Durrance sees the development of AI agents as the next major wave in the sector, helping automate workflows and drive productivity, and expanding their use beyond the tech sector into every industry. 

That perspective comes from Stripe’s unique visibility into the AI economy, given that 78% of the Forbes AI 50 companies use its payments network. Both established players, like OpenAI, and emerging firms are scaling at rates never seen before, he says, with sector companies taking just 18 months to reach $30 million in average recurring revenue. 

“We’ve never seen a business or a sector grow at that speed. It’s unprecedented. That’s the kind of proxy to suggest people are paying for it, they’re getting value from it, and therefore it’s growing fast. It’s a pretty good signal,” says Durrance. 

About 10% of Stripe’s new business sign-ups are now referred by large language models, up from almost zero a year ago. 

Navigating the complexities ahead

Despite that express growth, expansion of agentic commerce will likely be cautious, given regulatory complexity and the need for infrastructure to support exponential increases in transaction volume. 

Since these AI-driven interactions involve the movement of money, payment processors and regulators are grappling with issues around user intent, liability, compensation, and compliance with banking rules. 

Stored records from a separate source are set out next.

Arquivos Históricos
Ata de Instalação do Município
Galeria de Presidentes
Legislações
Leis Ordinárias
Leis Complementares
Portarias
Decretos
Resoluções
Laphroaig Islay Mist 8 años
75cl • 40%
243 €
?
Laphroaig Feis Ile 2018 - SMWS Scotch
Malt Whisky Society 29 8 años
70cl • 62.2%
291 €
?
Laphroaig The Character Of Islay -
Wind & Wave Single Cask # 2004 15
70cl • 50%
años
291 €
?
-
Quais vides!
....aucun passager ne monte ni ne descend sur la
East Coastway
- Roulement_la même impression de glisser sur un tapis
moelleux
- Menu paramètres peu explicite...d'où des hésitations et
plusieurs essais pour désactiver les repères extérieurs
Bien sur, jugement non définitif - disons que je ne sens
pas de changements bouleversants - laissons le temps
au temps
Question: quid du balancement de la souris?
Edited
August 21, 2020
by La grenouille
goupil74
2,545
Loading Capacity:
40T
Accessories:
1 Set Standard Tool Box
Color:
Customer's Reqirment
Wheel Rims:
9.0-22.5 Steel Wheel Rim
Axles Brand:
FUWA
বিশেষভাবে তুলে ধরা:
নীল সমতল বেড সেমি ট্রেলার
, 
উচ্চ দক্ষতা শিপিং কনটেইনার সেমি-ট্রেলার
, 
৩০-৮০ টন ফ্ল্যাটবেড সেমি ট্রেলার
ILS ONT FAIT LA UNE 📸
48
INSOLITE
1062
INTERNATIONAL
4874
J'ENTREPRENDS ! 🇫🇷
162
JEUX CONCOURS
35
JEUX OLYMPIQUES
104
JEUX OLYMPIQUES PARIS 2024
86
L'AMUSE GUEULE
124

“Online shopping habits will change. We’ll use agentic commerce for more administrative purchases – weekly groceries, replenishing essentials – and reclaim our time…” – Karl Durrance 

Another dilemma for retailers is that each AI agent requires custom integration work, creating an unsustainable technical burden as new agents constantly emerge. This is why Stripe launched its Agentic Commerce Suite (ACS), built on top of the ACP. Together, they create a two-sided infrastructure: AI companies connect their agents to ACP once, retailers connect to ACS once, and Stripe handles everything in between. This provides retailers a single integration that makes their products discoverable and purchasable across all AI agents — current and future — without rebuilding existing commerce systems. 

Sarah O’Carroll (Forbes) with Emma Lalley (OpenAI) and Karl Durrance (Stripe)

Despite the hurdles, major players are betting big on agentic commerce. 

“Agentic commerce is about letting people move from intent to action in a single, trusted conversation, where AI doesn’t just help you find the right thing, it helps you actually buy it,” says Emma Lalley, Head of Global Expansion at OpenAI. 

“In ChatGPT, that means going from chat to checkout in just a few seamless taps. That’s why we co-developed the Agentic Commerce Protocol with Stripe as an open standard that lets AI agents, people and businesses work together to complete purchases safely. We’re essentially laying the groundwork for a future where discovery, decision and purchase happen seamlessly in one flow.” 

Durrance also says feedback since the US launch of Instant Checkout in September indicates a much wider variety of merchants will be available on the platform in the future, attracting more consumers. 

Stripe notched US$40 billion in volume from the latest Black Friday-Cyber Monday sales, but he says agentic commerce isn’t currently a measurable component of that. That’s about to change. 

“By Black Friday-Cyber Monday this year, agentic commerce will be measurable, and next year it’ll be a meaningful contribution,” says Durrance. “Online shopping habits will change. We’ll use agentic commerce for more administrative purchases – weekly groceries, replenishing essentials – and reclaim our time for buying experiences that matter, like gifts or luxury items.”